▶ DATA SUPPLIED:
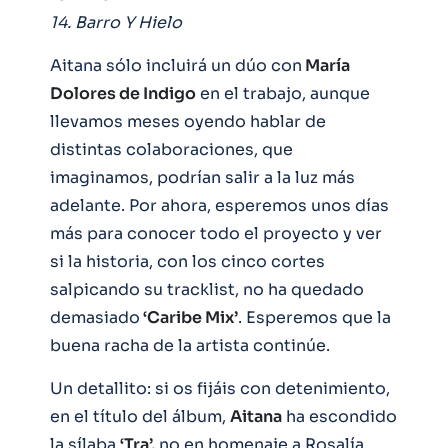
14. Barro Y Hielo
Aitana sólo incluirá un dúo con
María
Dolores de Indigo
en el trabajo, aunque
llevamos meses oyendo hablar de
distintas colaboraciones, que
imaginamos, podrían salir a la luz más
adelante. Por ahora, esperemos unos días
más para conocer todo el proyecto y ver
si la historia, con los cinco cortes
salpicando su tracklist, no ha quedado
demasiado
‘Caribe Mix’
. Esperemos que la
buena racha de la artista continúe.
Un detallito: si os fijáis con detenimiento,
en el título del álbum,
Aitana
ha escondido
la sílaba
‘Tra’,
no en homenaje a Rosalía,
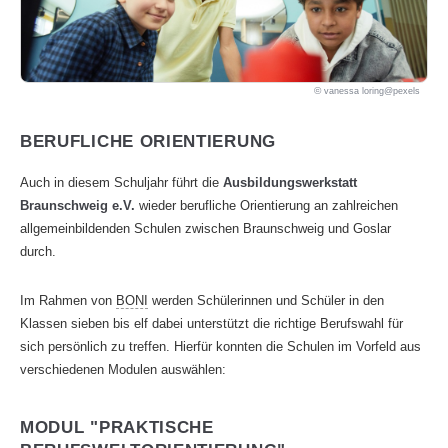
vanessa loring@pexels
BERUFLICHE ORIENTIERUNG
Auch in diesem Schuljahr führt die
Ausbildungswerkstatt
Braunschweig e.V.
wieder berufliche Orientierung an zahlreichen
allgemeinbildenden Schulen zwischen Braunschweig und Goslar
durch.
Im Rahmen von
BONI
werden Schülerinnen und Schüler in den
Klassen sieben bis elf dabei unterstützt die richtige Berufswahl für
sich persönlich zu treffen. Hierfür konnten die Schulen im Vorfeld aus
verschiedenen Modulen auswählen:
MODUL "PRAKTISCHE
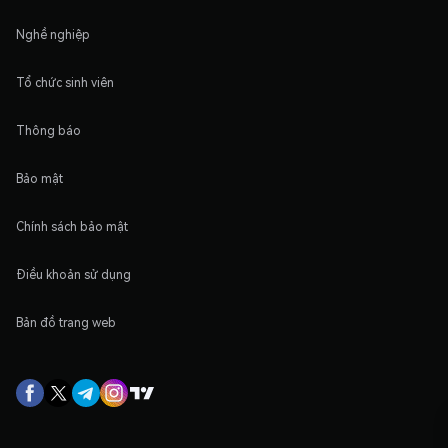
Nghề nghiệp
Tổ chức sinh viên
Thông báo
Bảo mật
Chính sách bảo mật
Điều khoản sử dụng
Bản đồ trang web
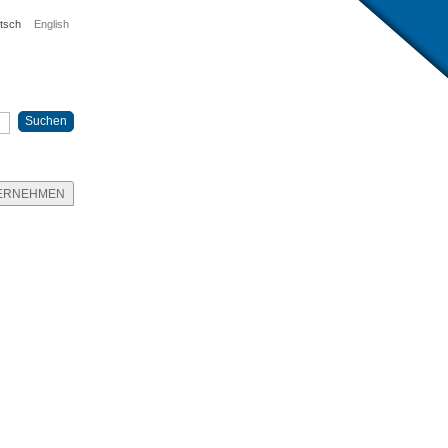
tsch
English
ERNEHMEN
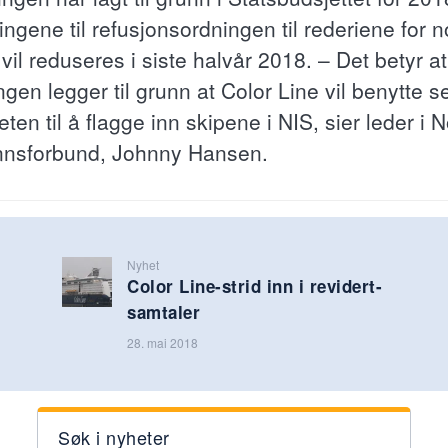
ingene til refusjonsordningen til rederiene for 
 vil reduseres i siste halvår 2018. – Det betyr at
ngen legger til grunn at Color Line vil benytte s
ten til å flagge inn skipene i NIS, sier leder i 
nsforbund, Johnny Hansen.
Nyhet
Color Line-strid inn i revidert-
samtaler
28. mai 2018
Søk i nyheter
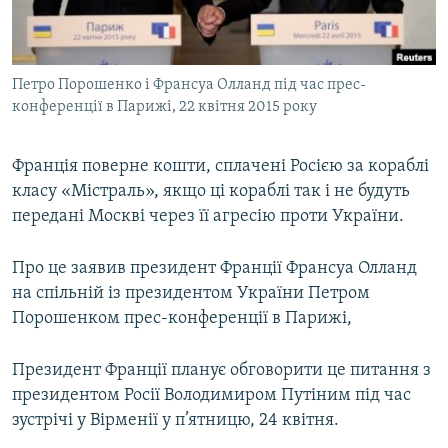
ВІДЕОУРОКИ «ELIFBE»
Русский
СВІДЧЕННЯ ОКУПАЦІЇ
Qırımtatar
Петро Порошенко і Франсуа Олланд під час прес-
УКРАЇНСЬКА ПРОБЛЕМА КРИМУ
конференції в Парижі, 22 квітня 2015 року
ДОЛУЧАЙСЯ!
ІНФОГРАФІКА
Франція поверне кошти, сплачені Росією за кораблі
класу «Містраль», якщо ці кораблі так і не будуть
передані Москві через її агресію проти України.
Усі сайти RFE/RL
Про це заявив президент Франції Франсуа Олланд
на спільній із президентом України Петром
Порошенком прес-конференції в Парижі,
Президент Франції планує обговорити це питання з
президентом Росії Володимиром Путіним під час
зустрічі у Вірменії у п’ятницю, 24 квітня.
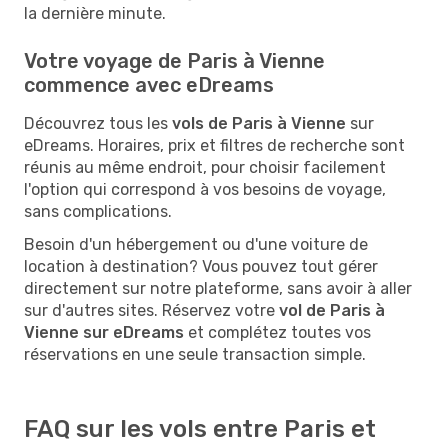
la dernière minute.
Votre voyage de Paris à Vienne
commence avec eDreams
Découvrez tous les
vols de Paris à Vienne
sur
eDreams. Horaires, prix et filtres de recherche sont
réunis au même endroit, pour choisir facilement
l'option qui correspond à vos besoins de voyage,
sans complications.
Besoin d'un hébergement ou d'une voiture de
location à destination? Vous pouvez tout gérer
directement sur notre plateforme, sans avoir à aller
sur d'autres sites. Réservez votre
vol de Paris à
Vienne sur eDreams
et complétez toutes vos
réservations en une seule transaction simple.
FAQ sur les vols entre Paris et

▶ YOUR OBJECTIVE: Write out the lines of the entries above exactly, beginning with the first and ending with the line that contains "buena racha de la artista continúe.". No picture goes in.

▶ ANSWER SECTION:
14. Barro Y Hielo
Aitana sólo incluirá un dúo con
María
Dolores de Indigo
en el trabajo, aunque
llevamos meses oyendo hablar de
distintas colaboraciones, que
imaginamos, podrían salir a la luz más
adelante. Por ahora, esperemos unos días
más para conocer todo el proyecto y ver
si la historia, con los cinco cortes
salpicando su tracklist, no ha quedado
demasiado
‘Caribe Mix’
. Esperemos que la
buena racha de la artista continúe.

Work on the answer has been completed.